Sayers’s Daily Grind

Captain Oswald Atherton "Mac" Fleming, detective fiction, Dorothy L. Sayers, Lord Peter Wimsey, Montague Egg, S.H. Bensons, Thomas of Britain, Uncategorized
Every writer is different. Each has his or her own way of working, a method for getting words down on paper. Some are procrastinators, some are methodical, some write in between juggling a daytime job and caring for a family.
Dorothy Leigh Sayers (June 3, 1893 –December 17, 1957) was a novelist, playwright, essayist, translator, copywriter, and poet.
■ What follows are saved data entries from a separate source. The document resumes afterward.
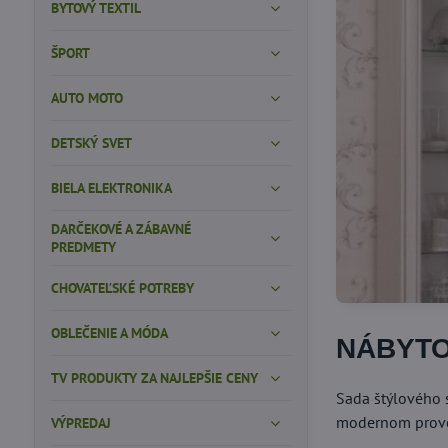
BYTOVÝ TEXTIL
ŠPORT
AUTO MOTO
DETSKÝ SVET
BIELA ELEKTRONIKA
DARČEKOVÉ A ZÁBAVNÉ
PREDMETY
CHOVATEĽSKÉ POTREBY
OBLEČENIE A MÓDA
NÁBYTO
TV PRODUKTY ZA NAJLEPŠIE CENY
Sada štýlového s
modernom provens
VÝPREDAJ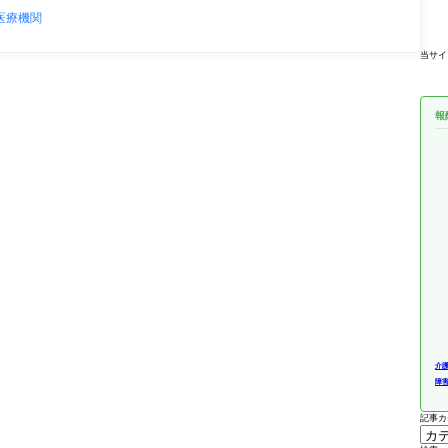
医療機関
当サイ
報
介
障
記事カ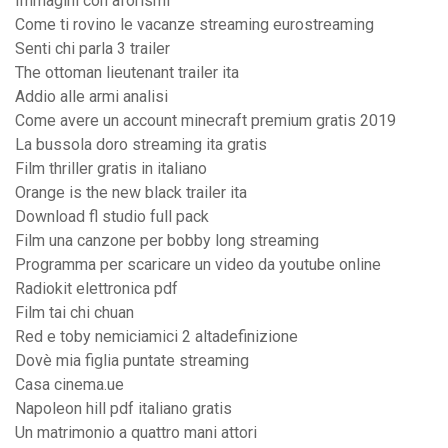
Immagini con aforismi
Come ti rovino le vacanze streaming eurostreaming
Senti chi parla 3 trailer
The ottoman lieutenant trailer ita
Addio alle armi analisi
Come avere un account minecraft premium gratis 2019
La bussola doro streaming ita gratis
Film thriller gratis in italiano
Orange is the new black trailer ita
Download fl studio full pack
Film una canzone per bobby long streaming
Programma per scaricare un video da youtube online
Radiokit elettronica pdf
Film tai chi chuan
Red e toby nemiciamici 2 altadefinizione
Dovè mia figlia puntate streaming
Casa cinema.ue
Napoleon hill pdf italiano gratis
Un matrimonio a quattro mani attori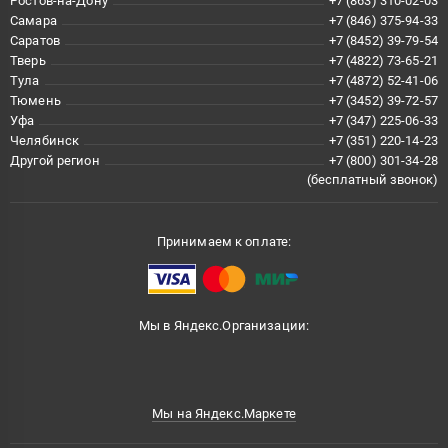
Ростов-на-Дону
+7 (863) 310-02-03
Самара
+7 (846) 375-94-33
Саратов
+7 (8452) 39-79-54
Тверь
+7 (4822) 73-65-21
Тула
+7 (4872) 52-41-06
Тюмень
+7 (3452) 39-72-57
Уфа
+7 (347) 225-06-33
Челябинск
+7 (351) 220-14-23
Другой регион
+7 (800) 301-34-28
(бесплатный звонок)
Принимаем к оплате:
Мы в Яндекс.Организации:
Мы на Яндекс.Маркете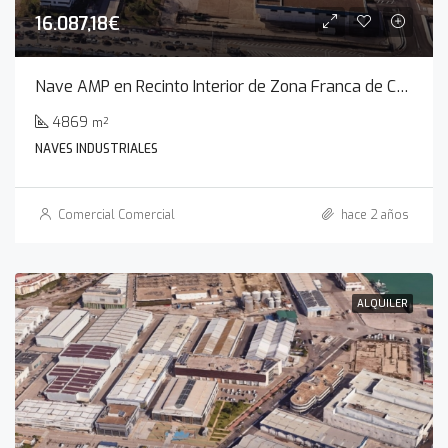
16.087,18€
Nave AMP en Recinto Interior de Zona Franca de Cádiz
4869
m²
NAVES INDUSTRIALES
Comercial Comercial
hace 2 años
ALQUILER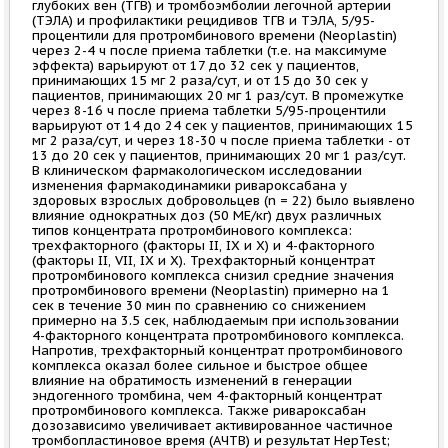
глубоких вен (ТГВ) и тромбоэмболии легочной артерии
(ТЭЛА) и профилактики рецидивов ТГВ и ТЭЛА, 5/95-
процентили для протромбинового времени (Neoplastin)
через 2-4 ч после приема таблетки (т.е. на максимуме
эффекта) варьируют от 17 до 32 сек у пациентов,
принимающих 15 мг 2 раза/сут, и от 15 до 30 сек у
пациентов, принимающих 20 мг 1 раз/сут. В промежутке
через 8-16 ч после приема таблетки 5/95-процентили
варьируют от 14 до 24 сек у пациентов, принимающих 15
мг 2 раза/сут, и через 18-30 ч после приема таблетки - от
13 до 20 сек у пациентов, принимающих 20 мг 1 раз/сут.
В клиническом фармакологическом исследовании
изменения фармакодинамики ривароксабана у
здоровых взрослых добровольцев (n = 22) было выявлено
влияние однократных доз (50 МЕ/кг) двух различных
типов концентрата протромбинового комплекса:
трехфакторного (факторы II, IX и X) и 4-факторного
(факторы II, VII, IX и X). Трехфакторный концентрат
протромбинового комплекса снизил средние значения
протромбинового времени (Neoplastin) примерно на 1
сек в течение 30 мин по сравнению со снижением
примерно на 3.5 сек, наблюдаемым при использовании
4-факторного концентрата протромбинового комплекса.
Напротив, трехфакторный концентрат протромбинового
комплекса оказал более сильное и быстрое общее
влияние на обратимость изменений в генерации
эндогенного тромбина, чем 4-факторный концентрат
протромбинового комплекса. Также ривароксабан
дозозависимо увеличивает активированное частичное
тромбопластиновое время (АЧТВ) и результат HepTest;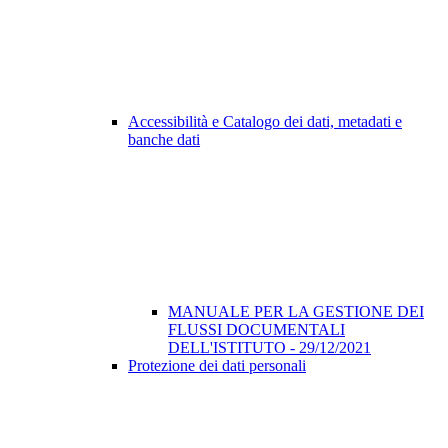
Accessibilità e Catalogo dei dati, metadati e
banche dati
MANUALE PER LA GESTIONE DEI
FLUSSI DOCUMENTALI
DELL'ISTITUTO - 29/12/2021
Protezione dei dati personali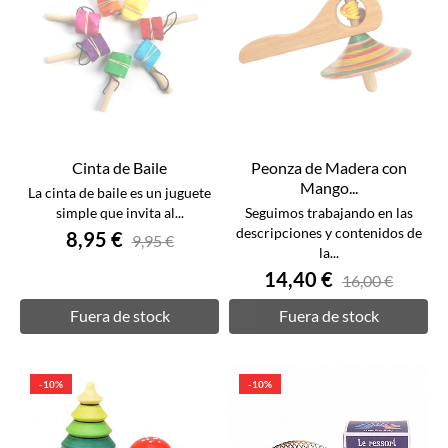
Cinta de Baile
Peonza de Madera con
Mango...
La cinta de baile es un juguete
simple que invita al...
Seguimos trabajando en las
descripciones y contenidos de
8,95 €
9,95 €
la...
14,40 €
16,00 €
Fuera de stock
Fuera de stock
-10%
-10%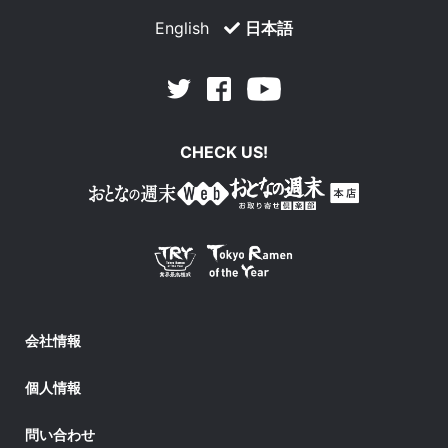
English
日本語
Facebook
Youtube
Twitter
CHECK US!
会社情報
個人情報
問い合わせ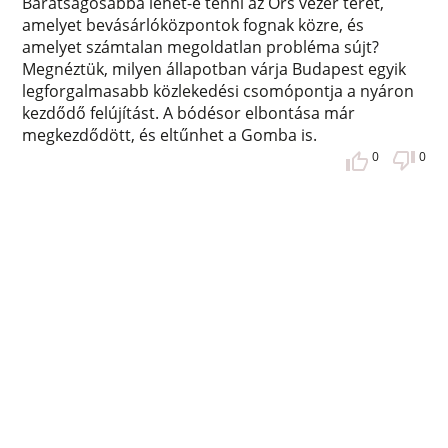
Barátságosabbá lehet-e tenni az Örs vezér teret,
amelyet bevásárlóközpontok fognak közre, és
amelyet számtalan megoldatlan probléma sújt?
Megnéztük, milyen állapotban várja Budapest egyik
legforgalmasabb közlekedési csomópontja a nyáron
kezdődő felújítást. A bódésor elbontása már
megkezdődött, és eltűnhet a Gomba is.
0
0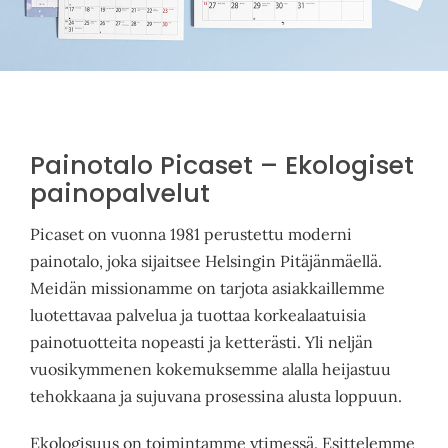
Pyydä tarjous
Painotalo Picaset – Ekologiset
painopalvelut
Picaset on vuonna 1981 perustettu moderni
painotalo, joka sijaitsee Helsingin Pitäjänmäellä.
Meidän missionamme on tarjota asiakkaillemme
luotettavaa palvelua ja tuottaa korkealaatuisia
painotuotteita nopeasti ja ketterästi. Yli neljän
vuosikymmenen kokemuksemme alalla heijastuu
tehokkaana ja sujuvana prosessina alusta loppuun.
Ekologisuus on toimintamme ytimessä. Esittelemme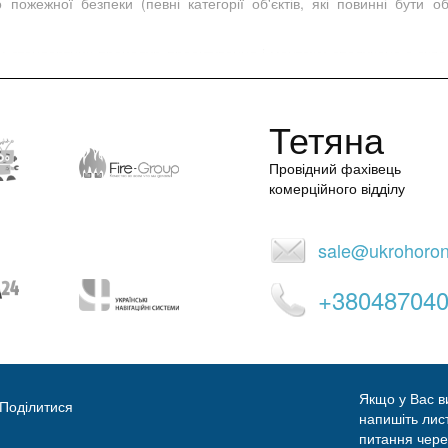
пожежної безпеки (певні категорії об'єктів, які повинні бути 
рім стандартних процедур проектування і монтажу сполучена з скла
раїни, отриманням Акту введення в експлуатацію встановленої 
крохорона бере на себе підготовку та узгодження всієї необхідн
ально короткі терміни.
Тетяна
Провідний фахівець
комерційного відділу
sale@ukrohoro
+38048704
Якщо у Вас в
Поділитися
напишіть ли
питання чер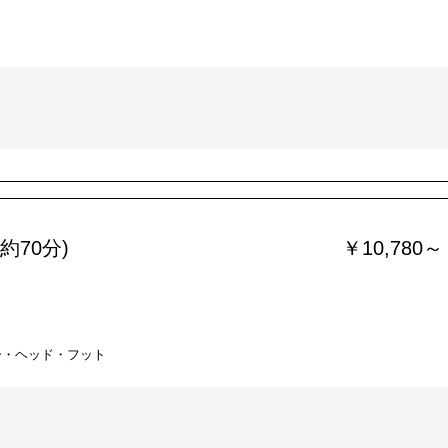
約70分)
￥10,780～
ー・ヘッド・フット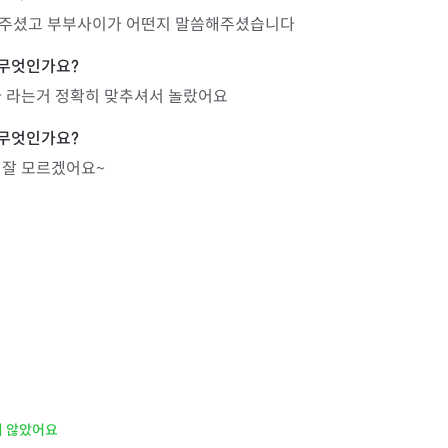
해주셨고 부부사이가 어떤지 말씀해주셨습니다
다 라는거 정확히 맞추셔서 놀랐어요
 잘 모르겠어요~
지 않았어요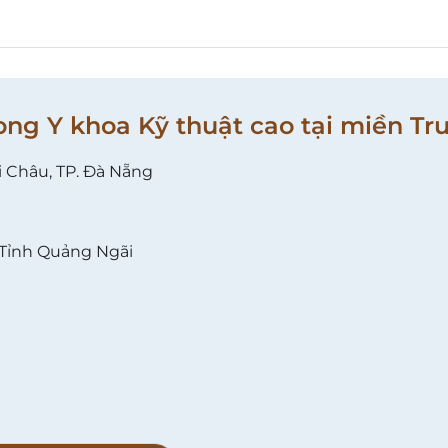
ong Y khoa Kỹ thuật cao tại miền Tr
i Châu, TP. Đà Nẵng
 Tỉnh Quảng Ngãi
l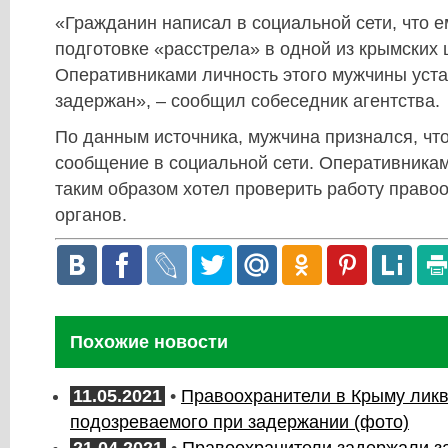
«Гражданин написал в социальной сети, что е
подготовке «расстрела» в одной из крымских 
Оперативниками личность этого мужчины уста
задержан», – сообщил собеседник агентства.
По данным источника, мужчина признался, чт
сообщение в социальной сети. Оперативникам
таким образом хотел проверить работу право
органов.
Похожие новости
11.05.2021
•
Правоохранители в Крыму лик
подозреваемого при задержании (фото)
21.04.2021
•
Правоохранители задержали з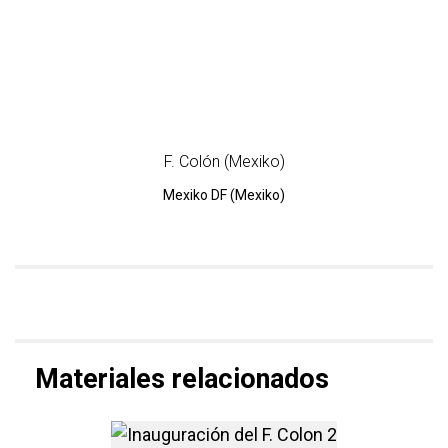
F. Colón (Mexiko)
Mexiko DF (Mexiko)
Materiales relacionados
más información sobre Inaug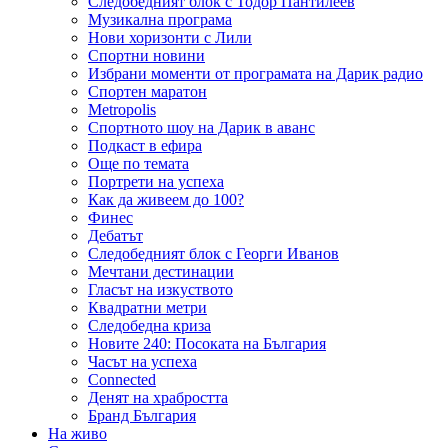
Следобедният блок с Тодор Пантилеев
Музикална програма
Нови хоризонти с Лили
Спортни новини
Избрани моменти от програмата на Дарик радио
Спортен маратон
Metropolis
Спортното шоу на Дарик в аванс
Подкаст в ефира
Още по темата
Портрети на успеха
Как да живеем до 100?
Финес
Дебатът
Следобедният блок с Георги Иванов
Мечтани дестинации
Гласът на изкуството
Квадратни метри
Следобедна криза
Новите 240: Посоката на България
Часът на успеха
Connected
Денят на храбростта
Бранд България
На живо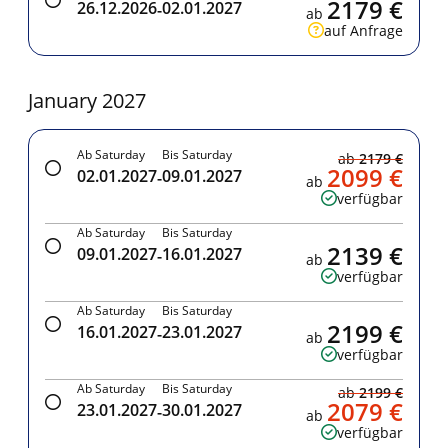
2179 €
26.12.2026
02.01.2027
-
ab
auf Anfrage
January 2027
Ab Saturday
Bis Saturday
ab
2179 €
2099 €
02.01.2027
09.01.2027
-
ab
verfügbar
Ab Saturday
Bis Saturday
2139 €
09.01.2027
16.01.2027
-
ab
verfügbar
Ab Saturday
Bis Saturday
2199 €
16.01.2027
23.01.2027
-
ab
verfügbar
Ab Saturday
Bis Saturday
ab
2199 €
2079 €
23.01.2027
30.01.2027
-
ab
verfügbar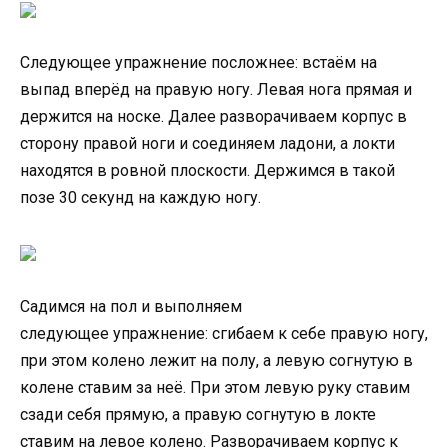
Следующее упражнение посложнее: встаём на
выпад вперёд на правую ногу. Левая нога прямая и
держится на носке. Далее разворачиваем корпус в
сторону правой ноги и соединяем ладони, а локти
находятся в ровной плоскости. Держимся в такой
позе 30 секунд на каждую ногу.
Садимся на пол и выполняем
следующее упражнение: сгибаем к себе правую ногу,
при этом колено лежит на полу, а левую согнутую в
колене ставим за неё. При этом левую руку ставим
сзади себя прямую, а правую согнутую в локте
ставим на левое колено. Разворачиваем корпус к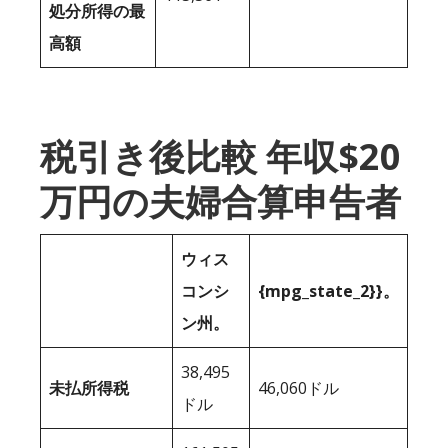
処分所得の最
高額
税引き後比較 年収$20
万円の夫婦合算申告者
ウィス
コンシ
{mpg_state_2}}。
ン州。
38,495
未払所得税
46,060ドル
ドル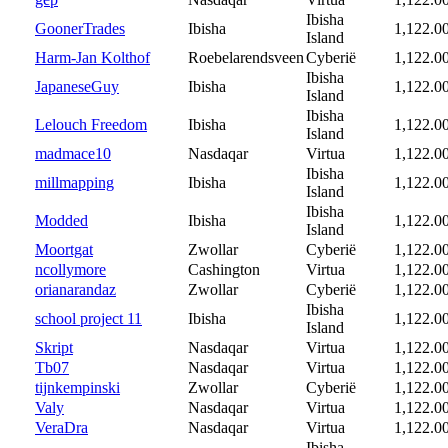
Ibisha
GoonerTrades
Ibisha
1,122.0
Island
Harm-Jan Kolthof
Roebelarendsveen
Cyberië
1,122.0
Ibisha
JapaneseGuy
Ibisha
1,122.0
Island
Ibisha
Lelouch Freedom
Ibisha
1,122.0
Island
madmace10
Nasdaqar
Virtua
1,122.0
Ibisha
millmapping
Ibisha
1,122.0
Island
Ibisha
Modded
Ibisha
1,122.0
Island
Moortgat
Zwollar
Cyberië
1,122.0
ncollymore
Cashington
Virtua
1,122.0
orianarandaz
Zwollar
Cyberië
1,122.0
Ibisha
school project 11
Ibisha
1,122.0
Island
Skript
Nasdaqar
Virtua
1,122.0
Tb07
Nasdaqar
Virtua
1,122.0
tijnkempinski
Zwollar
Cyberië
1,122.0
Valy
Nasdaqar
Virtua
1,122.0
VeraDra
Nasdaqar
Virtua
1,122.0
Ibisha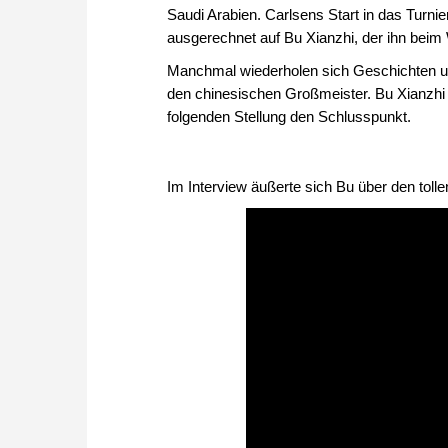
Saudi Arabien. Carlsens Start in das Turnier
ausgerechnet auf Bu Xianzhi, der ihn beim W
Manchmal wiederholen sich Geschichten un
den chinesischen Großmeister. Bu Xianzhi gri
folgenden Stellung den Schlusspunkt.
Im Interview äußerte sich Bu über den tollen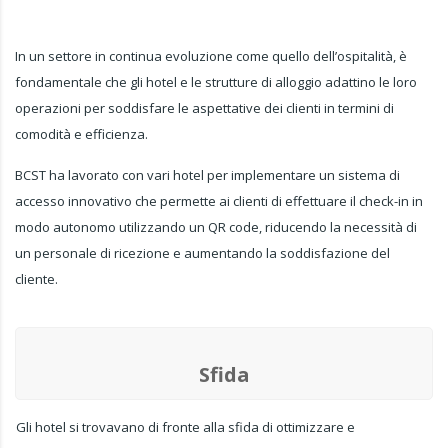
In un settore in continua evoluzione come quello dell’ospitalità, è
fondamentale che gli hotel e le strutture di alloggio adattino le loro
operazioni per soddisfare le aspettative dei clienti in termini di
comodità e efficienza.
BCST ha lavorato con vari hotel per implementare un sistema di
accesso innovativo che permette ai clienti di effettuare il check-in in
modo autonomo utilizzando un QR code, riducendo la necessità di
un personale di ricezione e aumentando la soddisfazione del
cliente.
Sfida
Gli hotel si trovavano di fronte alla sfida di ottimizzare e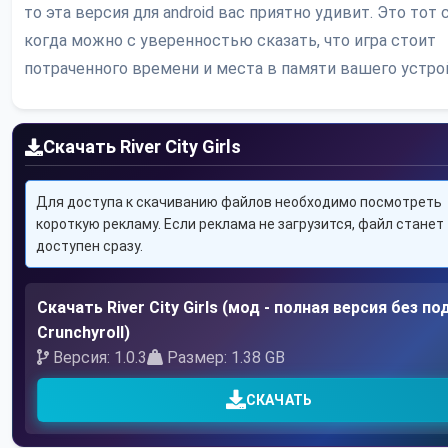
то эта версия для android вас приятно удивит. Это тот с
когда можно с уверенностью сказать, что игра стоит
потраченного времени и места в памяти вашего устро
Скачать River City Girls
Для доступа к скачиванию файлов необходимо посмотреть
короткую рекламу. Если реклама не загрузится, файл станет
доступен сразу.
Скачать River City Girls (мод - полная версия без п
Crunchyroll)
Версия: 1.0.3
Размер: 1.38 GB
СКАЧАТЬ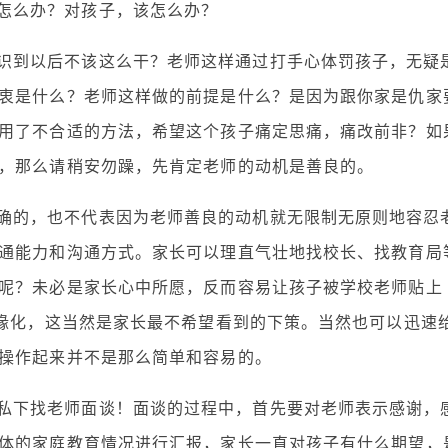
怎么办？对孩子，该怎么办？
识到以后不该这么干？老师这样通过打手心体罚孩子，无疑
衷是什么？老师这样做的前提是什么？是因为跟你家是仇家
用了不合适的方法，希望这个孩子痛定思痛，痛改前非？如
，那么请稍安勿躁，先肯定老师的动机是善良的。
确的，也不代表因为老师善良的动机就无限制无原则地容忍
通能力和沟通方式。家长可以理直气壮地找校长、找教育局
呢？未必是家长心中所愿，反而容易让孩子被学校老师贴上
边缘化，这当然是家长最不希望看到的下策。当然也可以迅速
操作起来并不是那么简单和容易的。
私下找老师面谈！面谈的过程中，首先要对老师表示感谢，
体的家庭教育情况进行汇报，家长一直对孩子有什么期望，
She is most famous for writing the Lord Peter Wimsey detective novels and short stories, but she was also a serious student of ancient and modern languages who translated Dante and wrote the scripts for a brilliant but controversial cycle of radio dramas on the life of Jesus.
In 1924, when she was 30, Sayers secretly gave birth to an illegitimate son, John Anthony who was cared for by her aunt and cousin and passed off as her nephew to friends. Two years later, she married, not the father, but a Captain Oswald Atherton “Mac” Fleming, a crapulous Scottish journalist, and they both worked for a living, until he was invalided out of his employment due to worsening health as a result of wounds received during the Great War. The marriage was not a happy one, because of Mac’s drinking, truculence and his domineering attitude towards his wife (which nevertheless proved unfruitful because of Dorothy’s strong spirit). He died in 1950.
During their years together, Sayers held down a job as a copywriter at S.H. Bensons, an advertising firm, and would write in the evenings after work. In the nine years that she worked there, she managed to produce seven full-length Wimsey books, and one volume of short stories. The average length of these books was about 90k words. But that was not all her output. She was a member of the Modern Languages Association from 1920 and contributed to their journal as well as penning a translation of Tristan and Iseult, which was written by Thomas of Britain in the twelfth century; she also contributed detective stories featuring Wimsey and Montague Egg to various magazines. All this she managed to accomplish while running a household, attending to chores, scrimping and saving and continuing her academic studies. In 1929 she left Bensons to concentrate on her writing. Latterly she became famous as a lecturer on religious subjects, wrote many articles and letters, and in the 1940’s began to translate Dante, for which she had to teach herself Italian.

 

 

 

 

Hers is a story of dogged effort, sometimes under adverse circumstances, that paid off. She always expressed mild distaste for the writing of detective fiction because she felt it wasn’t “serious” work. Serious or not, her detective books have become classics of the genre and eventually brought in enough income that she did not need to worry about money again. In the end, Dorothy L. Sayers became a household name and secured her place as a doyenne of twentieth-century detective fiction.